LIMA, Peru - Peru on Thursday marked the 10 years since the capture of Shining Path founder Abimael Guzman, but the police commander behind the arrest warned that the once-fearsome rebel group could make a comeback.

Retired police general Antonio Ketin Vidal told El Comercio newspaper that the Maoist guerrilla group lost direction after his elite police unit nabbed Guzman.

"The Shining Path has been defeated strategically in military terms, but that does not rule out the possibility that it could progressively regain strength and increase its number of members," he said.

The Shining Path launched its insurgency in 1980. It counted 10,000 fighters at its peak and controlled large swaths of countryside, bloodying Peru as it spread its form of communist revolution.

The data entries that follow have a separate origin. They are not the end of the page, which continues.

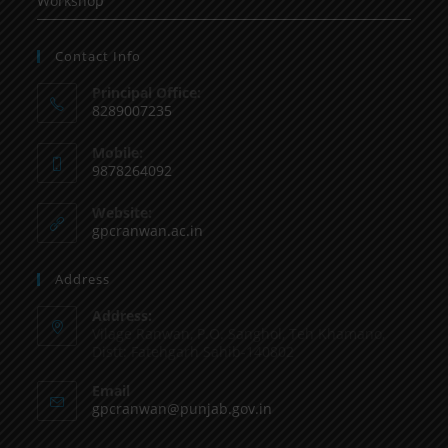
Workshop
Contact Info
Principal Office:
8289007235
Mobile:
9878264092
Website:
gpcranwan.ac.in
Address
Address:
Vilage Ranwan, P.O. Sanghol, Teh Khamano,
Distt: Fatehgarh Sahib-140802
Email
gpcranwan@punjab.gov.in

Guzman, 67, a former university professor, instilled an almost religious zeal in his followers and convinced them that the Shining Path would one day rule Peru.

Some 30,000 noncombatants, rebels, police agents and soldiers have died in the fighting, although the violence dropped off significantly after Guzman's capture.

He is now serving a life sentence in a maximum-security prison on a naval base in Lima's port of Callao.

Authorities and experts estimate that no more than 500 armed Shining Path combatants operate today in isolated jungle valleys where they have become entwined with cocaine traffickers.

Police last week busted an urban cell that they say set off a car bomb near the U.S. embassy in March, killing 10 Peruvians three days before a visit by U.S. President George W. Bush.